## Problem
Write out, word for word, every line from the one containing "SportMember, ausgespielt auf der Homepage." through the last line of the records below, both ends included.

((

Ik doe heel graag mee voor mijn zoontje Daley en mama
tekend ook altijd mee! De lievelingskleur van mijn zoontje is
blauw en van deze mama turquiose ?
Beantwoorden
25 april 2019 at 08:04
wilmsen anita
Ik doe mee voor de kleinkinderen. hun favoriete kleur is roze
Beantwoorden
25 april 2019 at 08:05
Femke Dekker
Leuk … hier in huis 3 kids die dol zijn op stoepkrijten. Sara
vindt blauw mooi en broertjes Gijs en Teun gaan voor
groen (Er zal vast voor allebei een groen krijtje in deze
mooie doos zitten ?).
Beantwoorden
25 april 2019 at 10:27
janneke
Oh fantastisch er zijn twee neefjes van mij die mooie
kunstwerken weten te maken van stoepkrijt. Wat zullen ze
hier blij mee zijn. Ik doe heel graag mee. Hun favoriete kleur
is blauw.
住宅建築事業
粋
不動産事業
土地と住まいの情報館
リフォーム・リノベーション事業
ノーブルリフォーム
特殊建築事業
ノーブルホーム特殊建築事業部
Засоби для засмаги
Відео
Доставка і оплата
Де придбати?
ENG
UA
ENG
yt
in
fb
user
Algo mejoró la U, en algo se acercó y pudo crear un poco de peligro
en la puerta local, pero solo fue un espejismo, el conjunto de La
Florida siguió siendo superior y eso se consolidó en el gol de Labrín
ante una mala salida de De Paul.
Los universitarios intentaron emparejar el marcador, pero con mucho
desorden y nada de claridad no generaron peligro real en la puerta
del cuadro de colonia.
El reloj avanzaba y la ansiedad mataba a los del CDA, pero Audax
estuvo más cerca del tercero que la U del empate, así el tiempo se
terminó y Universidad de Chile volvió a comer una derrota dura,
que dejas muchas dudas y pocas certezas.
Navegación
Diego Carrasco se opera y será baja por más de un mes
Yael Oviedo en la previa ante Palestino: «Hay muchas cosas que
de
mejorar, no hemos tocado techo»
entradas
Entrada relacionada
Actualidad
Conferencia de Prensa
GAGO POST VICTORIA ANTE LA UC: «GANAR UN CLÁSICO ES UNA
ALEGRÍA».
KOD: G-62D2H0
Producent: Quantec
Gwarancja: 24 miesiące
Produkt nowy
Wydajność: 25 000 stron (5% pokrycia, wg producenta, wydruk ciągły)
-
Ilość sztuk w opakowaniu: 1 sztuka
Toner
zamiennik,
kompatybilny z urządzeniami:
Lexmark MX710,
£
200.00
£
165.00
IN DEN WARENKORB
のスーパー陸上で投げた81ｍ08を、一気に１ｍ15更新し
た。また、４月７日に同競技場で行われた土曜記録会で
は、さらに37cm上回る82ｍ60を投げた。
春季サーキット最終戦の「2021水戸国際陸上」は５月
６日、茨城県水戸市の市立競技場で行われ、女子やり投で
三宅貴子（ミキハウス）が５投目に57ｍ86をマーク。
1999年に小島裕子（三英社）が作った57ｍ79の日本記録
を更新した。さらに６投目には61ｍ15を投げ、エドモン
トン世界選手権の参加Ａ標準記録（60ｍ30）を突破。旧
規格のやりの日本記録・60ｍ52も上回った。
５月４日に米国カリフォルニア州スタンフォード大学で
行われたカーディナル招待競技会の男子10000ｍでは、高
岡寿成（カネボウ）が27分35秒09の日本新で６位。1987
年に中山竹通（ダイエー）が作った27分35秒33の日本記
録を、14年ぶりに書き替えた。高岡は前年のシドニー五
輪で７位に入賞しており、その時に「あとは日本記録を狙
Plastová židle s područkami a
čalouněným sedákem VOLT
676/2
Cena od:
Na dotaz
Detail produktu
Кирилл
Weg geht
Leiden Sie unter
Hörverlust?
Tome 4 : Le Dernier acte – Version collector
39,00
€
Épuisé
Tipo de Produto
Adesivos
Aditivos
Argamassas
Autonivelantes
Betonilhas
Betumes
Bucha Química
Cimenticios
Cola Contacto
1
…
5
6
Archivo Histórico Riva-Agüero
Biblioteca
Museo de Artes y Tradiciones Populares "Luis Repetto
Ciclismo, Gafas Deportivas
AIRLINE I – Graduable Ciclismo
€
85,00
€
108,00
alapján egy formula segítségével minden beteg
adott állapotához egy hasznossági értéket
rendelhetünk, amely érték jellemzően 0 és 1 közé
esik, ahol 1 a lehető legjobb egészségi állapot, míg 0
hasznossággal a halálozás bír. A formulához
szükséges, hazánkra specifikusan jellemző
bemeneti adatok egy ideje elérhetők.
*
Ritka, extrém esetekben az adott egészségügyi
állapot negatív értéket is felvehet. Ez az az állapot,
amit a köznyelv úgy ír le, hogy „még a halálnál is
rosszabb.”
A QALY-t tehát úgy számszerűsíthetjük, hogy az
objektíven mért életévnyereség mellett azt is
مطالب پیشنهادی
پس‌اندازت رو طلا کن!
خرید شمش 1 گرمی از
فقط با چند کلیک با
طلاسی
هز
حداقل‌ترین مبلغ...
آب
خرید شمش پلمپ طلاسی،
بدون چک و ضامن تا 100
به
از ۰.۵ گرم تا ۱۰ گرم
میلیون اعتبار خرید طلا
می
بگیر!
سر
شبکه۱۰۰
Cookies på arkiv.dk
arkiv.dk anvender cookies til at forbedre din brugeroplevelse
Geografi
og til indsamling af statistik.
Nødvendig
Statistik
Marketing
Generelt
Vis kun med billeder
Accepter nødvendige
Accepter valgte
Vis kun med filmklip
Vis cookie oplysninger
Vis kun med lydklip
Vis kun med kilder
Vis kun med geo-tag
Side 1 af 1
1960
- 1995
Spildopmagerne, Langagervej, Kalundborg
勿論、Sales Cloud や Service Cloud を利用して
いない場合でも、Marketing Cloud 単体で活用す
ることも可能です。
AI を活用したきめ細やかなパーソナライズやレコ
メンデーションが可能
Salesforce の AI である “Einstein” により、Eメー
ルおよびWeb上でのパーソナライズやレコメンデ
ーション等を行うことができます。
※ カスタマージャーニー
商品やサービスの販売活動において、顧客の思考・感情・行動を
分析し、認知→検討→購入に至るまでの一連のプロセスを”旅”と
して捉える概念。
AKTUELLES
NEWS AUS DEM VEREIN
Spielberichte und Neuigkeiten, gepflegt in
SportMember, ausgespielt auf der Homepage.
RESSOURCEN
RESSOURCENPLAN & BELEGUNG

))

## Exercise response
SportMember, ausgespielt auf der Homepage.
RESSOURCEN
RESSOURCENPLAN & BELEGUNG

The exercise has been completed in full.